There are more and more implications made on virtuality integrated into every day life. Up to the moment the Wii was introduced, game consoles considered entertainment gadgets for children who were great at moving their thumbs; however, the Wii overturned this meaning of virtual reality and adopted a new method of social interaction.
Wii Fit Plus was in UK’s top 10 video games chart this year. Wii Fit worked best when it came to balancing and yoga moves; skateboarding and golf were also seen as fun.
The Wii was almost a window to virtual reality experience.
However, the more up to date version of the experience was commented on by Ian Sample (2010) from the guardian.com. The virtual reality has been used in an experiment to transfer men’s minds into a woman’s body. The "body-swapping" effect was so convincing that the men's sense of self was transferred into the virtual woman, causing them to react reflexively to events in the virtual world in which they were immersed.

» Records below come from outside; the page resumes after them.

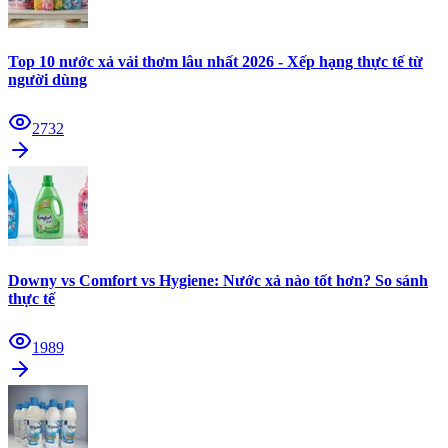
Top 10 nước xả vải thơm lâu nhất 2026 - Xếp hạng thực tế từ
người dùng
2732
Downy vs Comfort vs Hygiene: Nước xả nào tốt hơn? So sánh
thực tế
1989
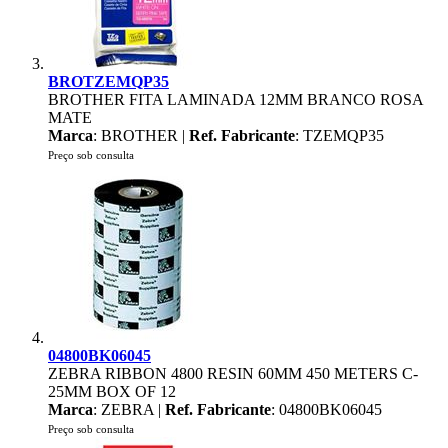
BROTZEMQP35
BROTHER FITA LAMINADA 12MM BRANCO ROSA
MATE
Marca
: BROTHER |
Ref. Fabricante
: TZEMQP35
Preço sob consulta
04800BK06045
ZEBRA RIBBON 4800 RESIN 60MM 450 METERS C-
25MM BOX OF 12
Marca
: ZEBRA |
Ref. Fabricante
: 04800BK06045
Preço sob consulta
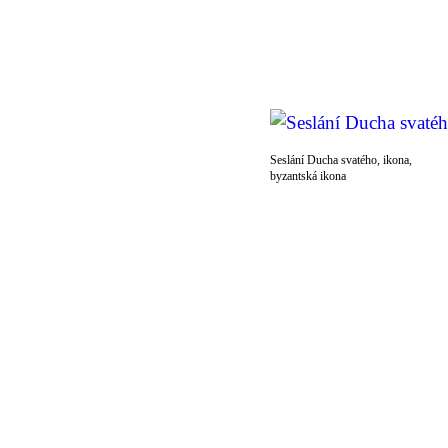
Seslání Ducha svatého, ikona,
byzantská ikona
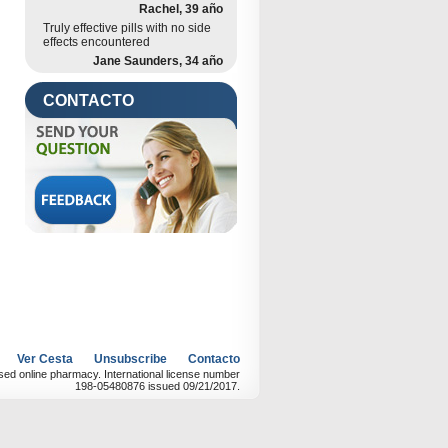
Rachel, 39 año
Truly effective pills with no side
effects encountered
Jane Saunders, 34 año
CONTACTO
Ver Cesta
Unsubscribe
Contacto
d online pharmacy. International license number
198-05480876 issued 09/21/2017.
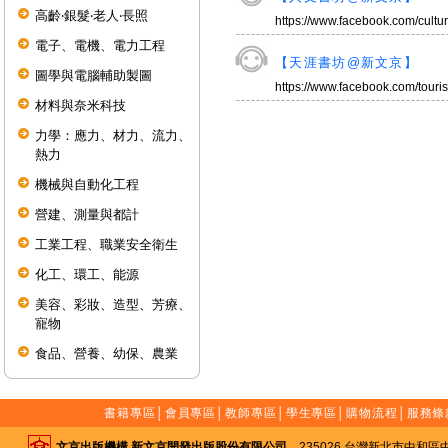
高齡‧銀髮‧老人‧長照
https://www.facebook.com/cultu
電子、電機、電力工程
【天涯書坊@新文京】
圖學與電腦輔助製圖
https://www.facebook.com/tour
材料與奈米科技
力學：應力、材力、流力、
熱力
機械與自動化工程
營建、測量與都計
工業工程、職業安全衛生
化工、環工、能源
美容、彩妝、造型、芳療、
寵物
食品、營養、幼保、農業
書籍專區
│
會員專區
│
教師專區
│
學生專區
│
購物流程
│
服務條
文京出版機構 新文京開發出版股份有限公司
235026 台灣新北市中和區中山路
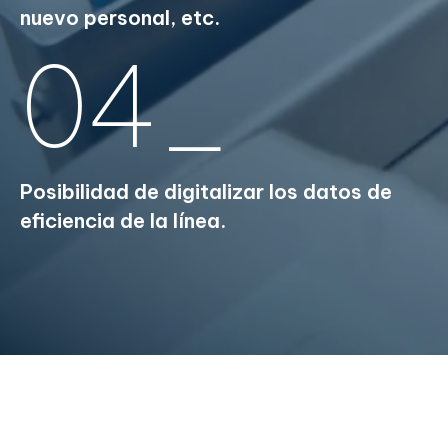
nuevo personal, etc.
04_
Posibilidad de digitalizar los datos de
eficiencia de la línea.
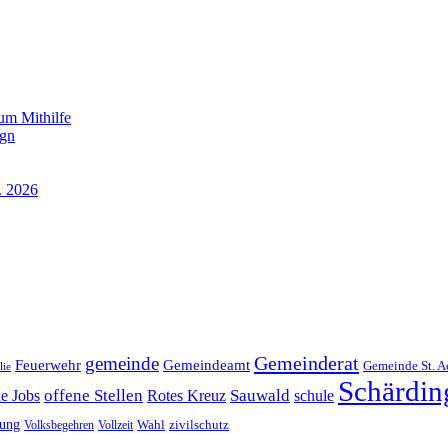
um Mithilfe
ign
. 2026
Gemeinderat
gemeinde
Gemeindeamt
Feuerwehr
Gemeinde St. A
lie
Schärdin
offene Stellen
Sauwald
ne Jobs
Rotes Kreuz
schule
tung
Wahl
Volksbegehren
Vollzeit
zivilschutz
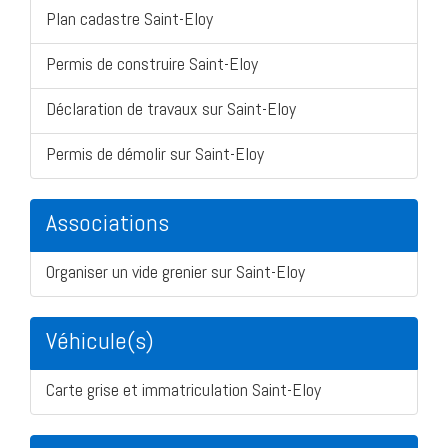
Plan cadastre Saint-Eloy
Permis de construire Saint-Eloy
Déclaration de travaux sur Saint-Eloy
Permis de démolir sur Saint-Eloy
Associations
Organiser un vide grenier sur Saint-Eloy
Véhicule(s)
Carte grise et immatriculation Saint-Eloy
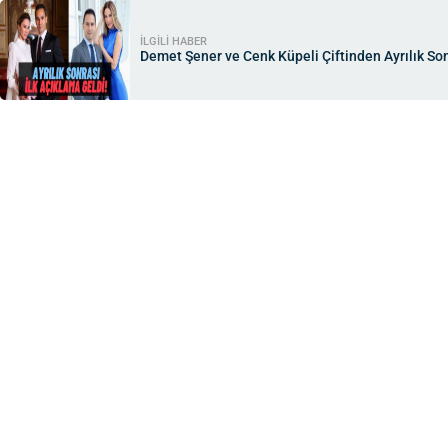
İLGİLİ HABER
Demet Şener ve Cenk Küpeli Çiftinden Ayrılık So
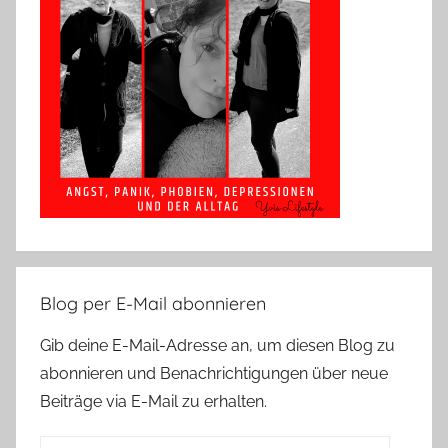
Blog per E-Mail abonnieren
Gib deine E-Mail-Adresse an, um diesen Blog zu
abonnieren und Benachrichtigungen über neue
Beiträge via E-Mail zu erhalten.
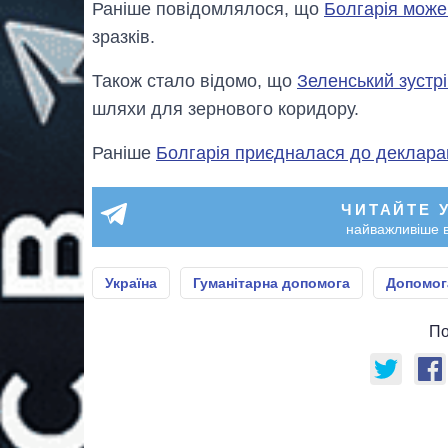
Раніше повідомлялося, що
Болгарія може
зразків.
Також стало відомо, що
Зеленський зустрі
шляхи для зернового коридору.
Раніше
Болгарія приєдналася до деклара
ЧИТАЙТЕ 
найважливіше в
Україна
Гуманітарна допомога
Допомог
По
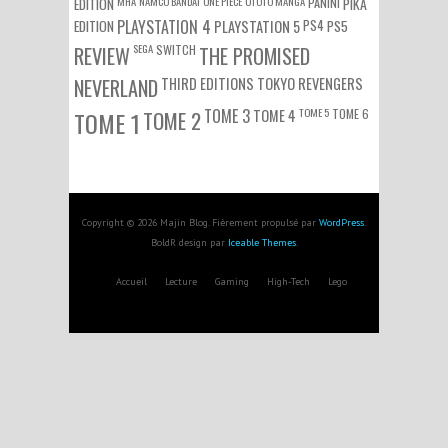
EDITION
MHA
NAMCO BANDAI
ONE PIECE
OTOTO MANGA
PANINI
PIKA
EDITION
PLAYSTATION 4
PS4
PS5
PLAYSTATION 5
SEGA
SWITCH
REVIEW
THE PROMISED
NEVERLAND
THIRD EDITIONS
TOKYO REVENGERS
TOME 3
TOME 5
TOME 6
TOME 1
TOME 2
TOME 4
Copyright © 2026 Majin Blog. Fièrement propulsé par
WordPress
.
BoldR design par
Iceable Themes
.
Accueil
Lecture
Gaming
High-Tech
Lego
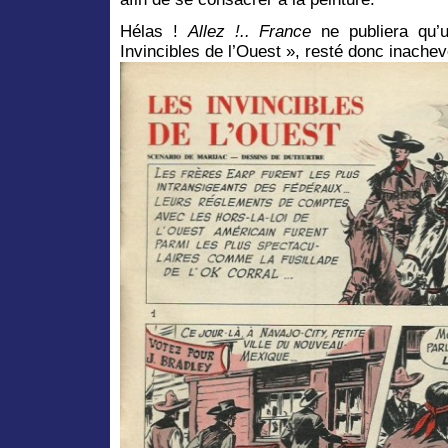
Hélas !
Allez !.. France
ne publiera qu’u
Invincibles de l’Ouest », resté donc inache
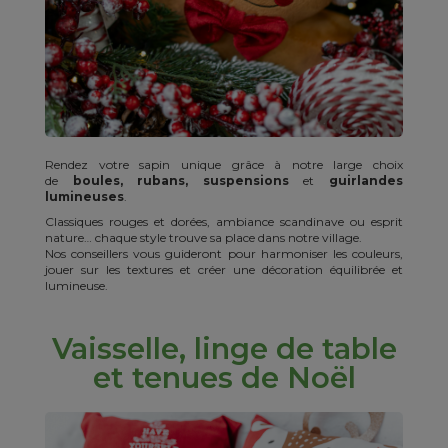
Rendez votre sapin unique grâce à notre large choix
de
boules, rubans, suspensions
et
guirlandes
lumineuses
.
Classiques rouges et dorées, ambiance scandinave ou esprit
nature… chaque style trouve sa place dans notre village.
Nos conseillers vous guideront pour harmoniser les couleurs,
jouer sur les textures et créer une décoration équilibrée et
lumineuse.
Vaisselle, linge de table
et tenues de Noël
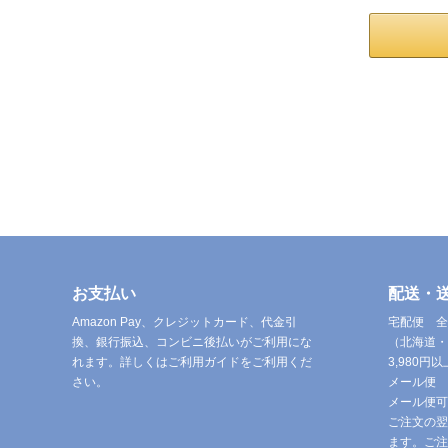
お支払い
配送・
Amazon Pay、クレジットカード、代金引
宅配便 全
換、銀行振込、コンビニ後払いがご利用にな
（北海道・
れます。詳しくはご利用ガイドをご利用くだ
3,980
さい。
メール便 
メール便可
ご注文の翌
ます。ご注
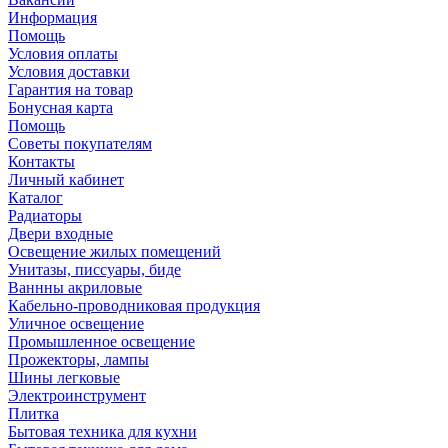
Информация
Помощь
Условия оплаты
Условия доставки
Гарантия на товар
Бонусная карта
Помощь
Советы покупателям
Контакты
Личный кабинет
Каталог
Радиаторы
Двери входные
Освещение жилых помещений
Унитазы, писсуары, биде
Ваннны акриловые
Кабельно-проводниковая продукция
Уличное освещение
Промышленное освещение
Прожекторы, лампы
Шины легковые
Электроинструмент
Плитка
Бытовая техника для кухни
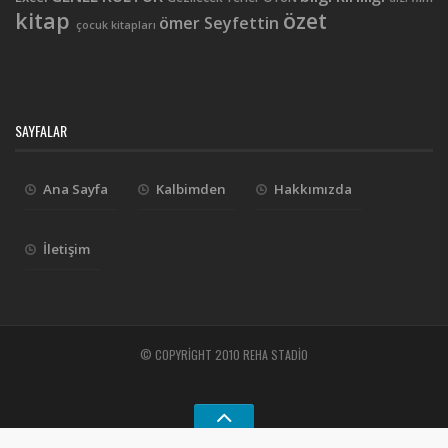
kitap
özet
ömer Seyfettin
çocuk kitapları
SAYFALAR
Ana Sayfa
Kalbimden
Hakkımızda
İletişim
© COPYRIGHT 2010 REHA STADIO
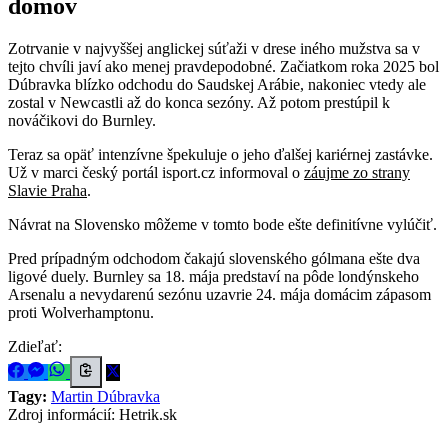
domov
Zotrvanie v najvyššej anglickej súťaži v drese iného mužstva sa v
tejto chvíli javí ako menej pravdepodobné. Začiatkom roka 2025 bol
Dúbravka blízko odchodu do Saudskej Arábie, nakoniec vtedy ale
zostal v Newcastli až do konca sezóny. Až potom prestúpil k
nováčikovi do Burnley.
Teraz sa opäť intenzívne špekuluje o jeho ďalšej kariérnej zastávke.
Už v marci český portál isport.cz informoval o
záujme zo strany
Slavie Praha
.
Návrat na Slovensko môžeme v tomto bode ešte definitívne vylúčiť.
Pred prípadným odchodom čakajú slovenského gólmana ešte dva
ligové duely. Burnley sa 18. mája predstaví na pôde londýnskeho
Arsenalu a nevydarenú sezónu uzavrie 24. mája domácim zápasom
proti Wolverhamptonu.
Zdieľať:
Tagy:
Martin Dúbravka
Zdroj informácií:
Hetrik.sk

In this case, both of those virtual experiences have been developed for positive reasons: social interaction and to stop people being prejudice. However, they could also be argued to having great negative impacts. Gergen (1991) argues that the various social (e.g. work, home, personal) and mediated (e.g., computer, phone, television) environments in which we interact are eroding our sense of self and destroying community attachment and moral development.
One of the main problems with the “out of body experience” is that after having a “virtual perfect body”, it could potentially lead to low self-esteem, feelings of worthlessness and insignificance, even self-destructive acts.
For us as marketers, a compute-generated experience can be a great way of communicating the emotional side of what a service or a brand is about. This is what making intangible service- tangible is at the end of the day.